**What to produce**
Output exactly the lines from the one containing "International, Houston, and" to the last line of the material, inclusive, and nothing more.

--- Records supplied ---

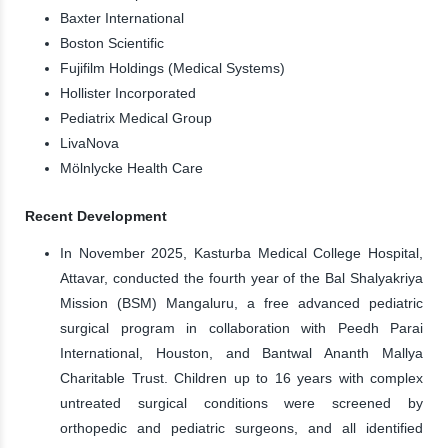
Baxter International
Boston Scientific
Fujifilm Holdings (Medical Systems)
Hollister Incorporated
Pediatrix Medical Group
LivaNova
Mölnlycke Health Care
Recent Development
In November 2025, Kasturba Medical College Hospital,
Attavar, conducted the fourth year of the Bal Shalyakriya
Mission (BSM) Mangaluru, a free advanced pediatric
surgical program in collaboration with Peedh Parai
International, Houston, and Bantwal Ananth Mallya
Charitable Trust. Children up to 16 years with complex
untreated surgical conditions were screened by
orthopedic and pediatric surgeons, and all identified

---

**Task output**
International, Houston, and Bantwal Ananth Mallya
Charitable Trust. Children up to 16 years with complex
untreated surgical conditions were screened by
orthopedic and pediatric surgeons, and all identified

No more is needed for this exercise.